Drivers and market restraints
IDC experts identified 3 drivers for the Big Data Market of 2015:
- Mass absorption of the client base of companies offering mobile applications and other data platforms;
- Development of cloud infrastructure;
- Changes in data privacy laws.
- In addition, it is also worth mentioning:
- Increased interest in the processing of media materials related to previously unstructured information;
- The growing popularity of training courses in the field of Big Data;
- Investments in data visualization and active storytelling by data analysts;
- Constant investments in Big Data by web giants such as Google, Amazon, Facebook, etc.
- Among the market restrictors Big Data distinguish:
- The still high cost of implementing Big Data technologies;
- The need to ensure data protection and confidentiality;
- Lack of qualified staff;
- Mistrust of companies to these technologies;
- Insufficient amount of accumulated information;
- Database support requires constant funding, which creates an additional barrier to the implementation of Big Data;
- Complexity of integration with existing systems;
- Limited number of data providers.
Challenges and difficulties in Big Data-driven
According to the Accenture survey, data security issues are now the main barrier to the introduction of Big Data technologies, more than 51% of respondents confirmed that they are concerned about data protection and their confidentiality. 47% of companies reported that it is impossible to implement Big Data due to a limited budget, 41% of companies indicated a shortage of qualified personnel as a problem.
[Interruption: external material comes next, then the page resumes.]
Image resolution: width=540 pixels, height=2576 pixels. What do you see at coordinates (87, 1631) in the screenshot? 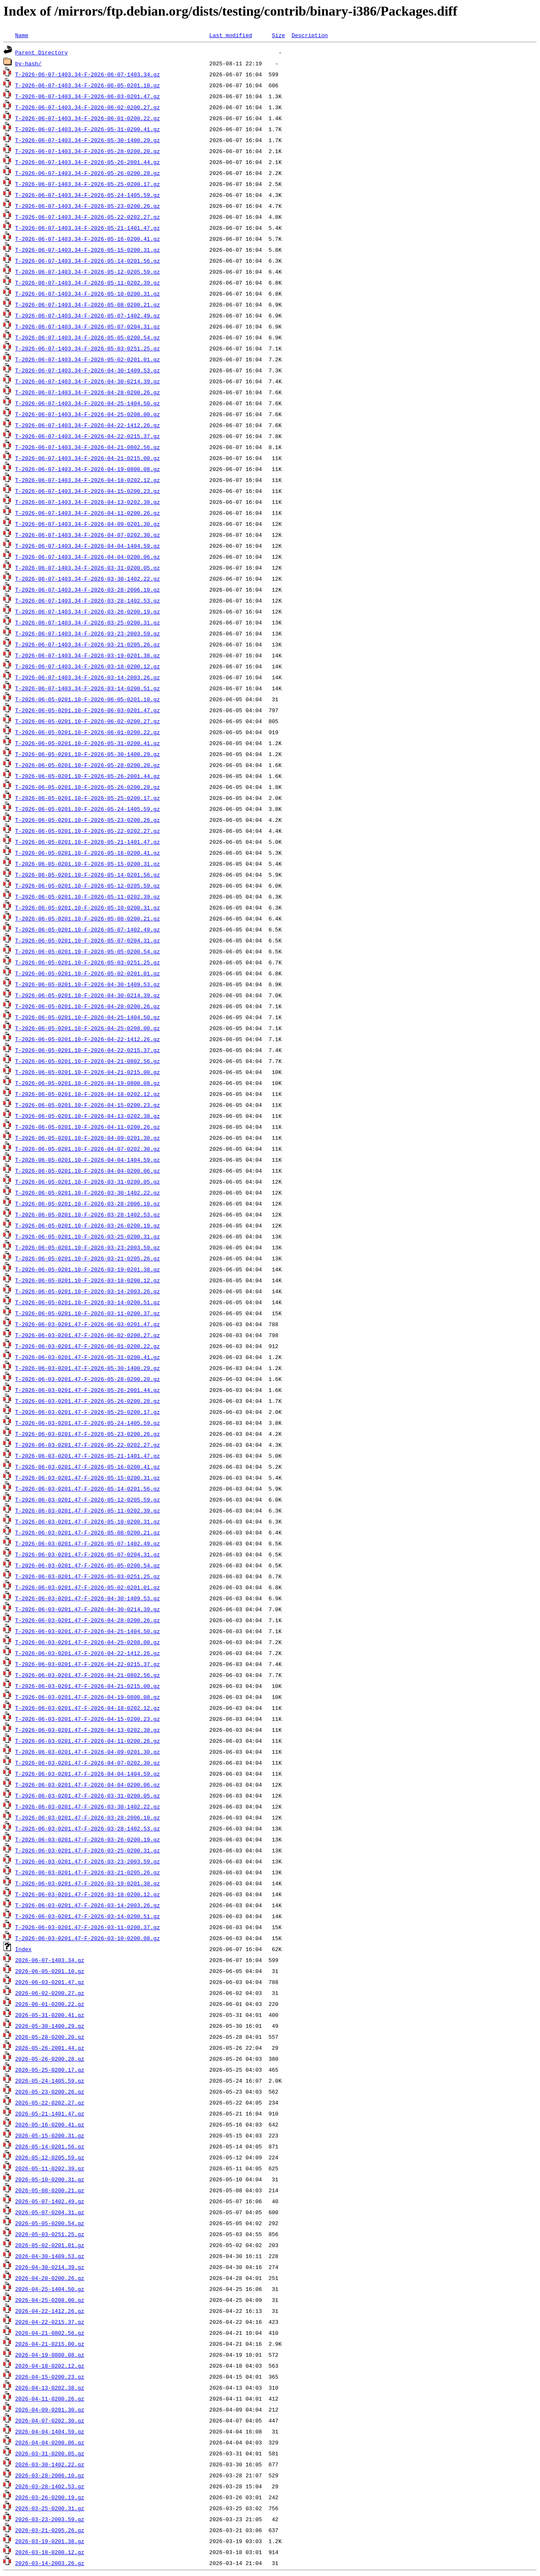
I see `T-2026-06-03-0201.47-F-2026-04-25-1404.50.gz` at bounding box center [87, 1631].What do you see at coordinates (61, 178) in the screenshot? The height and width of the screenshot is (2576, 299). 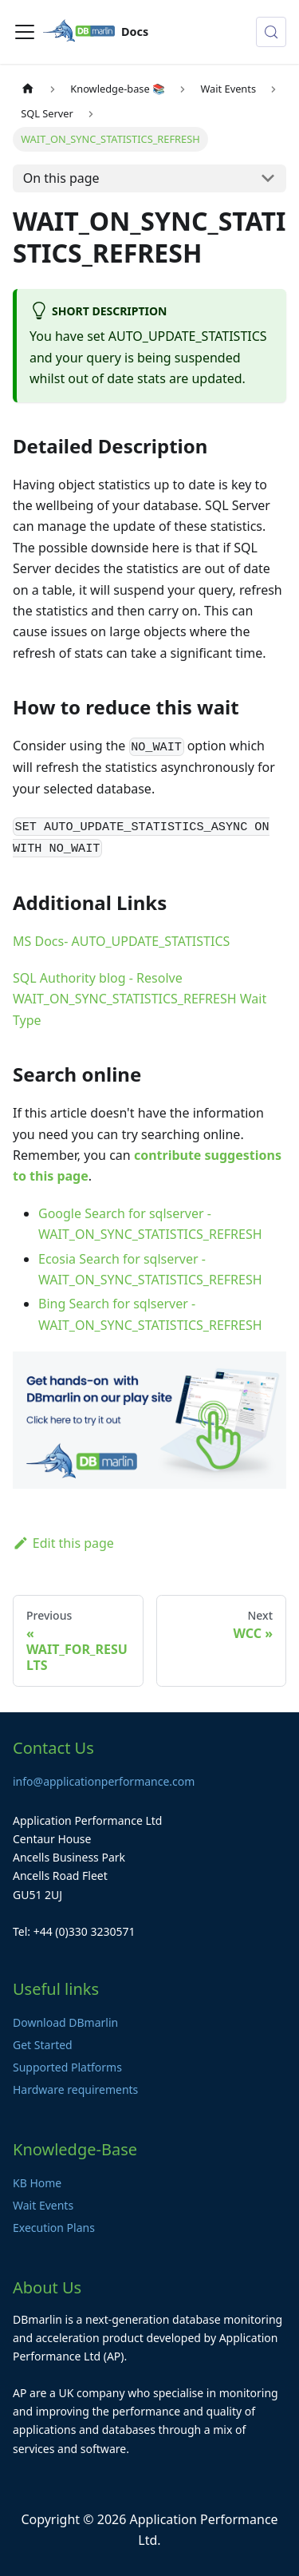 I see `On this page` at bounding box center [61, 178].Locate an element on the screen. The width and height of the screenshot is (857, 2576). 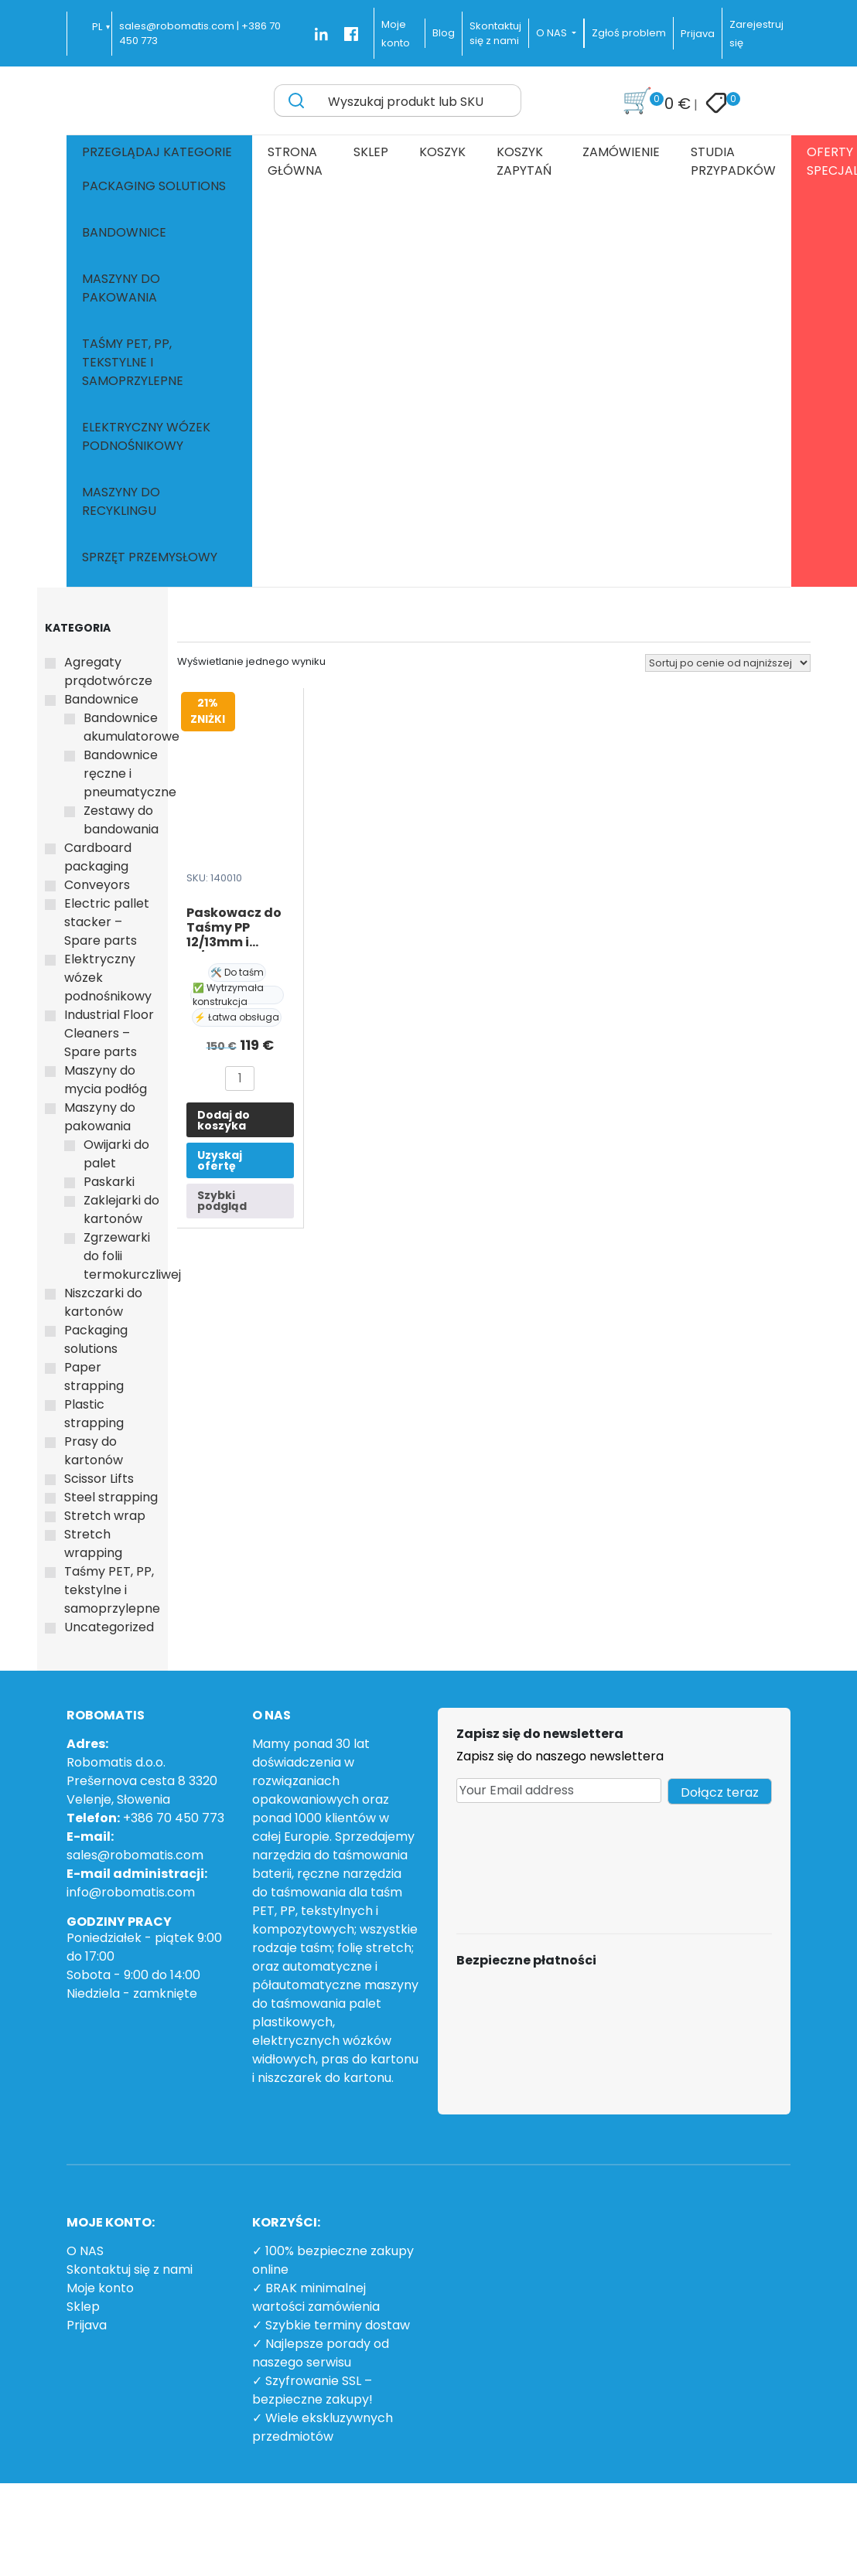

The projected market size will depend on how developing countries perceive Big Data technologies, whether they will also be popular in developed countries. In 2014, the developing countries of the world occupied 40% of the volume of accumulated information. According to EMC forecast, the current market structure, with the predominance of developed countries, will change already in 2017. According to analyst EMC, in 2020 the share of developing countries will be more than 60%.
According to Cisco and EMC, the developing countries of the world will work quite actively with Big Data, in many respects, it will be connected with the availability of technologies and the accumulation of sufficient information to the level of Big Data. The world map presented on the next page will show a forecast for the increase in volume and the growth rate of the Big Data by region.
Main results of market analysis – World market
Big data has been a focus of research in science, technology, economics, and social studies. It is a worldwide focus to have already incorporated big data research into their analytic strategies. Referring to a research paper “Scientific big data and Digital Earth”, recently published in Chinese Science Bulletin, iit elaborated based on the origin, connotation, and development of big data from both temporal and spatial perspective. Surprisingly, India leading the market then followed by USA, where Russia, Brazil and Argentina in the middle of the notability, with Australia, Canada and China are falling behind.
Based on the results of the analysis, we can conclude that the Big Data market is still in the early stages of development, and in the near future, we will see its growth and expansion of the capabilities of these technologies.